The compound you are looking for is 3-phenyl-allylamine, or trans-cinnamylamine.
Chemical data: bp 71-74°C/1mmHg, 84-87°C/1.8mmHg. HCl salt mp 246-250°C (Experientia; 21; 1965; 506.), HCl salt mp 235-236°C (Chem.Abs. 64; 9635d; 1966.)
There are a lot of synthetic methods for it, and to be able to provide you with a good experimental, you'll have to say how many steps you are willing to perform. Let me know which route you'd like to have more detailed.
The immediate precursors for trans-cinnamylamine include the following:
N-trans-cinnamyl-phthalimide (Hydrazine hydrate/MeOH reflux, JACS 77; 1955; 3262. or J.Org.Chem.; 57; 7; 1992; 2105-2114.)

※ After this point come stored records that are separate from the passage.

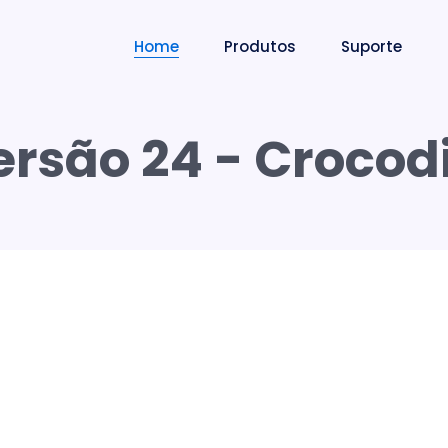
Home
Produtos
Suporte
ersão 24 - Crocodi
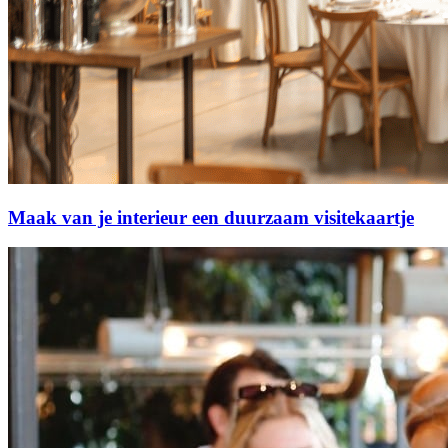
Maak van je interieur een duurzaam visitekaartje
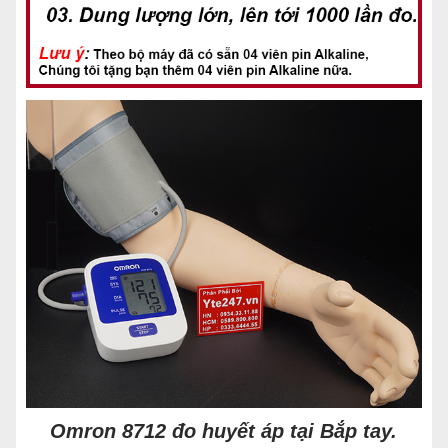
Omron 8712 đo huyết áp tại Bắp tay.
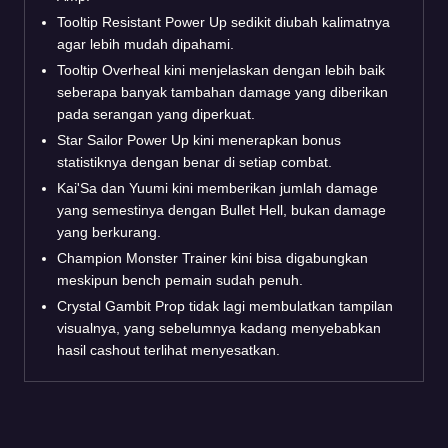
Tooltip Resistant Power Up sedikit diubah kalimatnya
agar lebih mudah dipahami.
Tooltip Overheal kini menjelaskan dengan lebih baik
seberapa banyak tambahan damage yang diberikan
pada serangan yang diperkuat.
Star Sailor Power Up kini menerapkan bonus
statistiknya dengan benar di setiap combat.
Kai'Sa dan Yuumi kini memberikan jumlah damage
yang semestinya dengan Bullet Hell, bukan damage
yang berkurang.
Champion Monster Trainer kini bisa digabungkan
meskipun bench pemain sudah penuh.
Crystal Gambit Prop tidak lagi membulatkan tampilan
visualnya, yang sebelumnya kadang menyebabkan
hasil cashout terlihat menyesatkan.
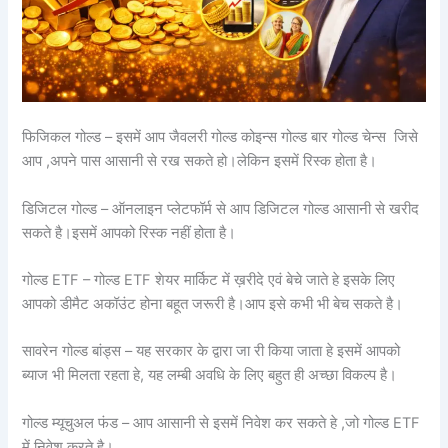
फिजिकल गोल्ड – इसमें आप जैवलरी गोल्ड कोइन्स गोल्ड बार गोल्ड चेन्स जिसे
आप ,अपने पास आसानी से रख सकते हो।लेकिन इसमें रिस्क होता है।
डिजिटल गोल्ड – ऑनलाइन प्लेटफॉर्म से आप डिजिटल गोल्ड आसानी से खरीद
सकते है।इसमें आपको रिस्क नहीं होता है।
गोल्ड ETF – गोल्ड ETF शेयर मार्किट में ख़रीदे एवं बेचे जाते हे इसके लिए
आपको डीमैट अकॉउंट होना बहूत जरूरी है।आप इसे कभी भी बेच सकते है।
सावरेन गोल्ड बांड्स – यह सरकार के द्वारा जा री किया जाता हे इसमें आपको
ब्याज भी मिलता रहता हे, यह लम्बी अवधि के लिए बहुत ही अच्छा विकल्प है।
गोल्ड म्यूचुअल फंड – आप आसानी से इसमें निवेश कर सकते हे ,जो गोल्ड ETF
में निवेश करते है।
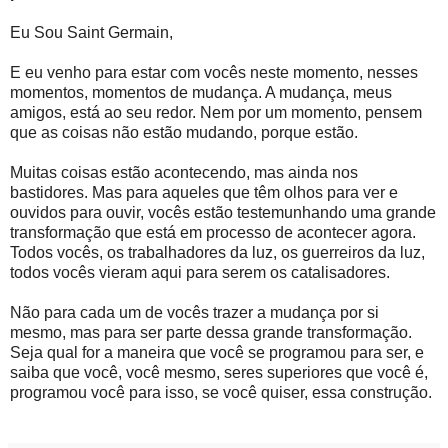
Eu Sou Saint Germain,
E eu venho para estar com vocês neste momento, nesses
momentos, momentos de mudança. A mudança, meus
amigos, está ao seu redor. Nem por um momento, pensem
que as coisas não estão mudando, porque estão.
Muitas coisas estão acontecendo, mas ainda nos
bastidores. Mas para aqueles que têm olhos para ver e
ouvidos para ouvir, vocês estão testemunhando uma grande
transformação que está em processo de acontecer agora.
Todos vocês, os trabalhadores da luz, os guerreiros da luz,
todos vocês vieram aqui para serem os catalisadores.
Não para cada um de vocês trazer a mudança por si
mesmo, mas para ser parte dessa grande transformação.
Seja qual for a maneira que você se programou para ser, e
saiba que você, você mesmo, seres superiores que você é,
programou você para isso, se você quiser, essa construção.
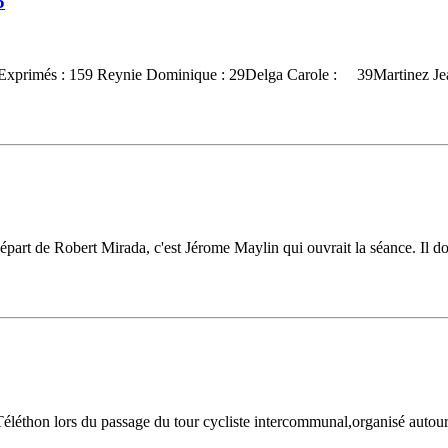
5
 167Exprimés : 159 Reynie Dominique : 29Delga Carole : 39Martinez Jea
départ de Robert Mirada, c'est Jérome Maylin qui ouvrait la séance. Il don
Téléthon lors du passage du tour cycliste intercommunal,organisé autou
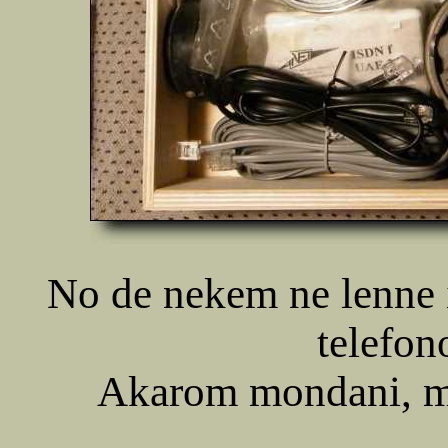
No de nekem ne lenne 
telefon
Akarom mondani, mé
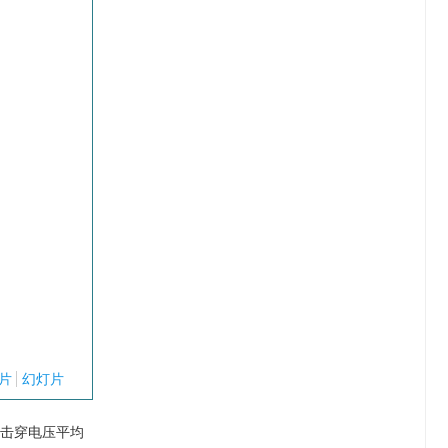
片
幻灯片
击穿电压平均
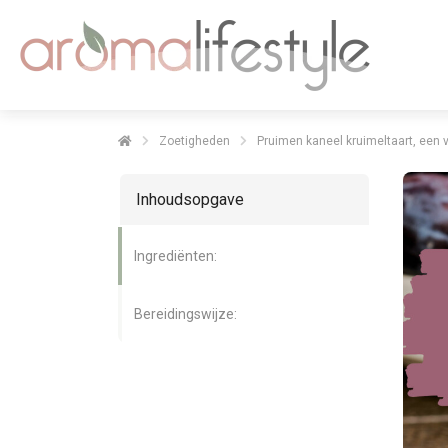
Zoetigheden
Pruimen kaneel kruimeltaart, een ve
Inhoudsopgave
Ingrediënten:
Bereidingswijze:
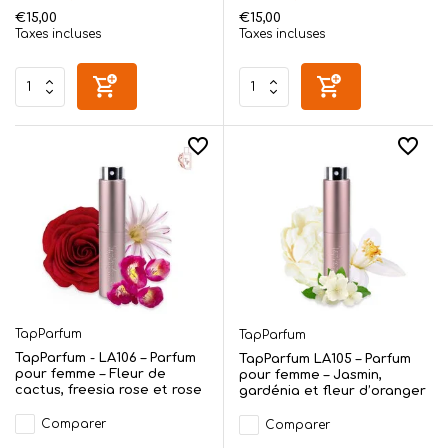
€15,00
€15,00
Taxes incluses
Taxes incluses
TapParfum
TapParfum
TapParfum - LA106 – Parfum
TapParfum LA105 – Parfum
pour femme – Fleur de
pour femme – Jasmin,
cactus, freesia rose et rose
gardénia et fleur d’oranger
Comparer
Comparer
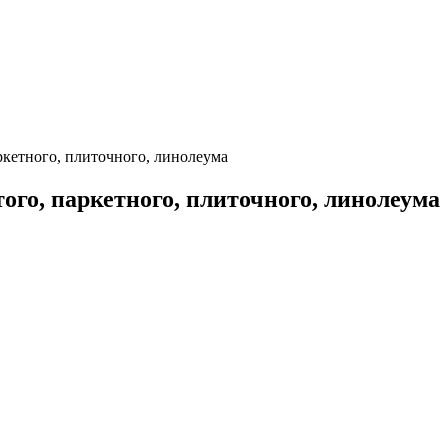
ркетного, плиточного, линолеума
ого, паркетного, плиточного, линолеума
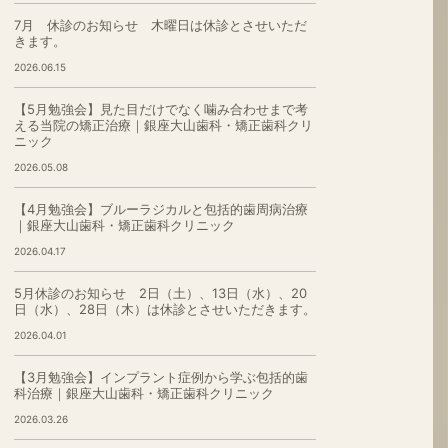
7月 休診のお知らせ 木曜日は休診とさせいただ
きます。
2026.06.15
【5月勉強会】見た目だけでなく噛み合わせまで考
える当院の矯正治療｜銀座大山歯科・矯正歯科クリ
ニック
2026.05.08
【4月勉強会】ブルーラジカルと包括的歯周病治療
｜銀座大山歯科・矯正歯科クリニック
2026.04.17
5月休診のお知らせ 2日（土）、13日（水）、20
日（水）、28日（木）は休診とさせいただきます。
2026.04.01
【3月勉強会】インプラント症例から学ぶ包括的歯
科治療｜銀座大山歯科・矯正歯科クリニック
2026.03.26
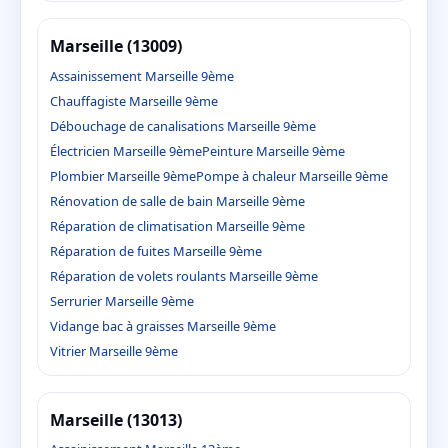
Marseille (13009)
Assainissement Marseille 9ème
Chauffagiste Marseille 9ème
Débouchage de canalisations Marseille 9ème
Électricien Marseille 9ème
Peinture Marseille 9ème
Plombier Marseille 9ème
Pompe à chaleur Marseille 9ème
Rénovation de salle de bain Marseille 9ème
Réparation de climatisation Marseille 9ème
Réparation de fuites Marseille 9ème
Réparation de volets roulants Marseille 9ème
Serrurier Marseille 9ème
Vidange bac à graisses Marseille 9ème
Vitrier Marseille 9ème
Marseille (13013)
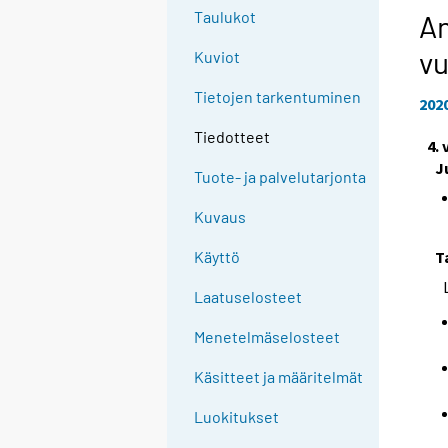
Taulukot
An
vu
Kuviot
Tietojen tarkentuminen
202
Tiedotteet
4.
J
Tuote- ja palvelutarjonta
Kuvaus
T
Käyttö
Laatuselosteet
Menetelmäselosteet
Käsitteet ja määritelmät
Luokitukset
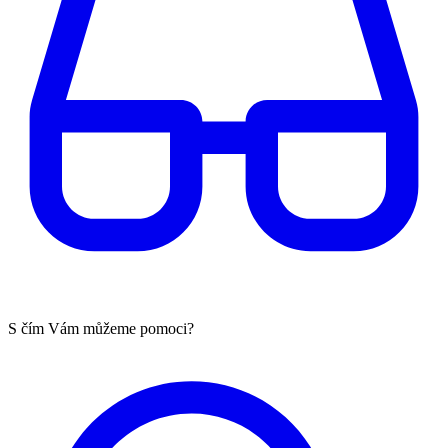
S čím Vám můžeme pomoci?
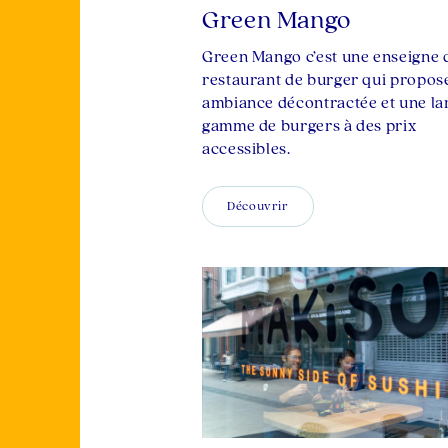
Green Mango
Green Mango c’est une enseigne 
restaurant de burger qui propos
ambiance décontractée et une la
gamme de burgers à des prix
accessibles.
Découvrir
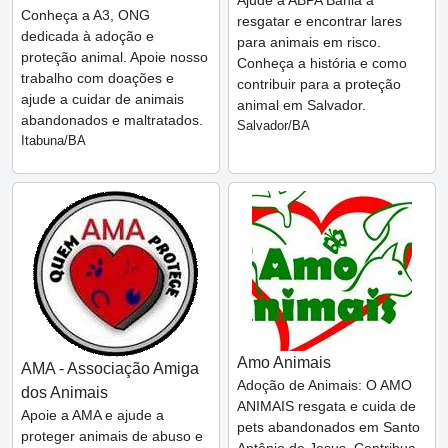
Conheça a A3, ONG
resgatar e encontrar lares
dedicada à adoção e
para animais em risco.
proteção animal. Apoie nosso
Conheça a história e como
trabalho com doações e
contribuir para a proteção
ajude a cuidar de animais
animal em Salvador.
abandonados e maltratados.
Salvador/BA
Itabuna/BA
Amo Animais
AMA - Associação Amiga
Adoção de Animais: O AMO
dos Animais
ANIMAIS resgata e cuida de
Apoie a AMA e ajude a
pets abandonados em Santo
proteger animais de abuso e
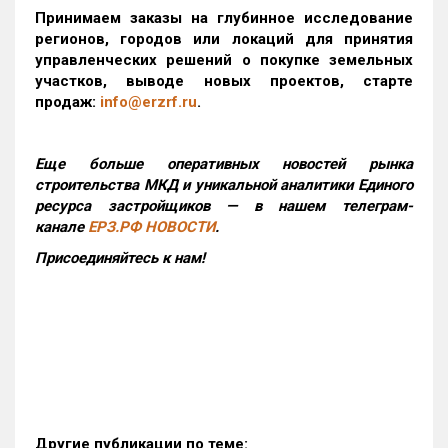
Принимаем заказы на глубинное исследование
регионов, городов или локаций для принятия
управленческих решений о покупке земельных
участков, выводе новых проектов, старте
продаж:
info@erzrf.ru
.
Еще больше оперативных новостей рынка
строительства МКД и уникальной аналитики Единого
ресурса застройщиков — в нашем телеграм-
канале
ЕРЗ.РФ НОВОСТИ
.
Присоединяйтесь к нам!
Другие публикации по теме:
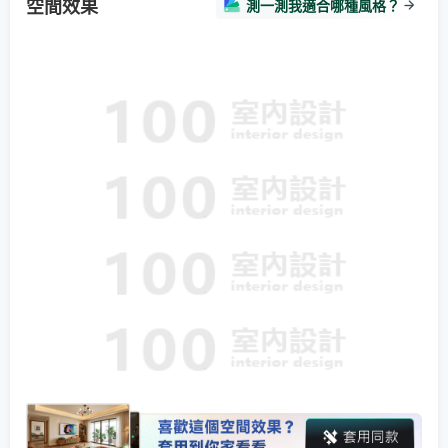
空間效果
測一測我適合哪種風格？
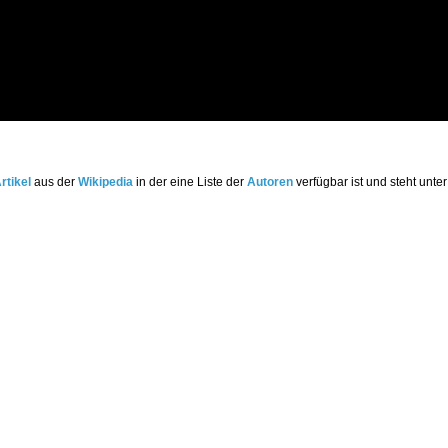
rtikel
aus der
Wikipedia
in der eine Liste der
Autoren
verfügbar ist und steht unte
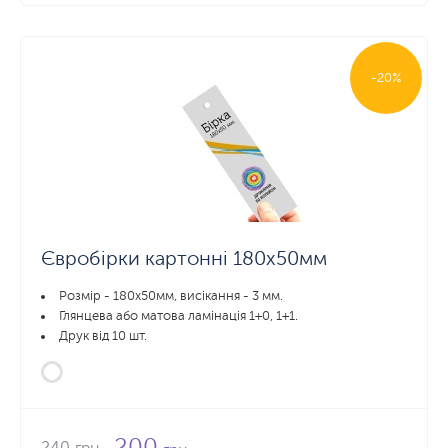
-20%
Євробірки картонні 180х50мм
Розмір - 180х50мм, висікання - 3 мм.
Глянцева або матова ламінація 1+0, 1+1.
Друк від 10 шт.
200
240
грн.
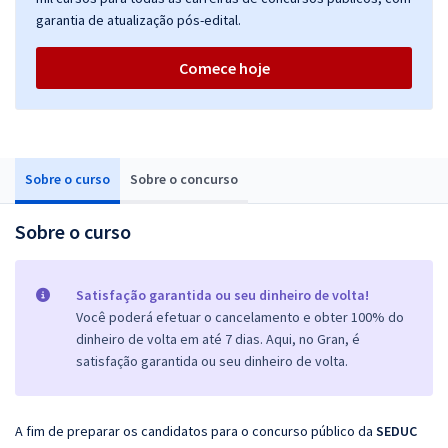
garantia de atualização pós-edital.
Comece hoje
Sobre o curso
Sobre o concurso
Sobre o curso
Satisfação garantida ou seu dinheiro de volta!
Você poderá efetuar o cancelamento e obter 100% do
dinheiro de volta em até 7 dias. Aqui, no Gran, é
satisfação garantida ou seu dinheiro de volta.
A fim de preparar os candidatos para o concurso público da
SEDUC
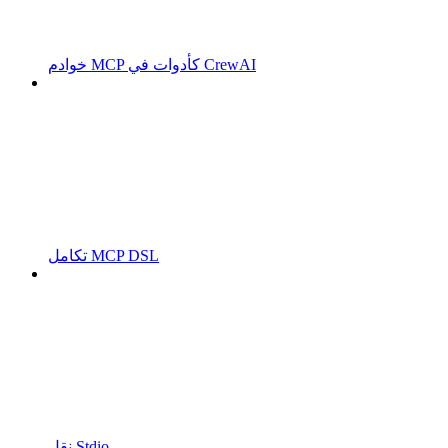
خوادم MCP كأدوات في CrewAI
تكامل MCP DSL
نقل Stdio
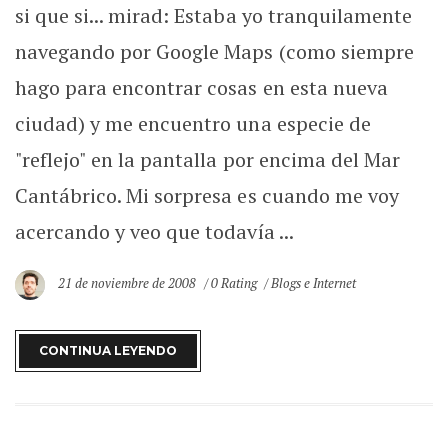
si que si... mirad: Estaba yo tranquilamente
navegando por Google Maps (como siempre
hago para encontrar cosas en esta nueva
ciudad) y me encuentro una especie de
"reflejo" en la pantalla por encima del Mar
Cantábrico. Mi sorpresa es cuando me voy
acercando y veo que todavía ...
21 de noviembre de 2008
0 Rating
Blogs e Internet
CONTINUA LEYENDO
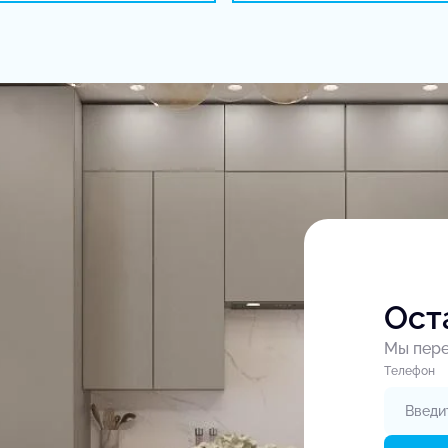
Ост
Мы пере
Tелефон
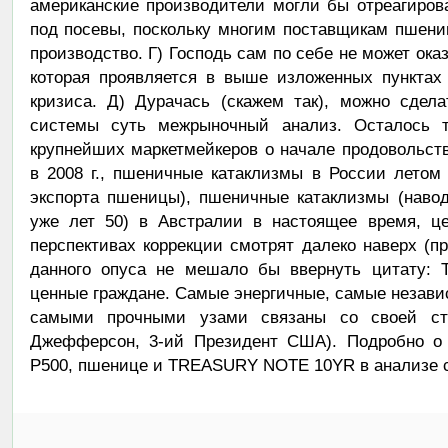
американские производители могли бы отреагиров
под посевы, поскольку многим поставщикам пшен
производство. Г) Господь сам по себе не может ока
которая проявляется в выше изложенных пунктах
кризиса. Д) Дурачась (скажем так), можно сдел
системы суть межрыночный анализ. Осталось то
крупнейших маркетмейкеров о начале продовольств
в 2008 г., пшеничные катаклизмы в России летом 
экспорта пшеницы), пшеничные катаклизмы (навод
уже лет 50) в Австралии в настоящее время, ц
перспективах коррекции смотрят далеко наверх (пр
данного опуса не мешало бы ввернуть цитату: 
ценные граждане. Самые энергичные, самые незави
самыми прочными узами связаны со своей ст
Джефферсон, 3-ий Президент США). Подробно о 
P500, пшенице и TREASURY NOTE 10YR в анализе с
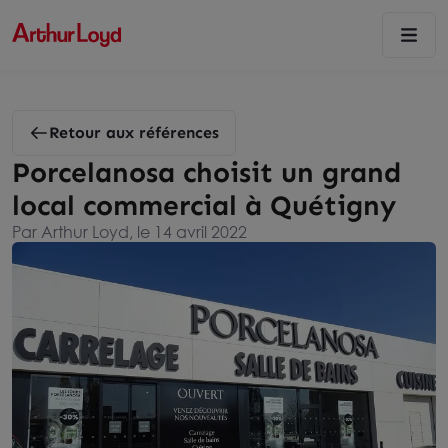
Retour aux références
Porcelanosa choisit un grand
local commercial à Quétigny
Par Arthur Loyd, le 14 avril 2022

trans-cinnamaldehyde-(E)-oxime (LAH/Ether reflux, JACS 74; 1952; 5185.)
N-trans-cinnamyl-azide (FeCl3/Zn/EtOH @ RT, Synthesis 1978; 24-26. - Fe/NiCl2/THF @ 0°C, Tet Lett. 37; 26; 1996; 4559-4560. - SnCl2/MeOH @ RT, Tet Lett. 27; 13; 1986; 1423-1424.)
3-phenyl-acrylonitrile (LAH/AlCl3/Ether @ RT, JMC 35; 6; 1992; 1042-1049.)
N-trans-cinnamyl-phthalimide can in turn be made from potassium phtalimide and 3-chloro-allylbenzene (Ber.; 26; 1893; 1860.) or 3-bromo-propenylbenzene (J.Pharm.Sci. 72; 11; 1983; 1344-1347.). The latter can for example be had from propenylbenzene/CCl4/NBS (Ann. Chem.; 551; 1942; 115.) or by brominating cinnamic alcohol (which can be bought or synthesized in a myriad of ways. The oxime above is of course made from trans-cinnamaldehyde and the azide is made from any of the 3-halo-propenylbenzenes.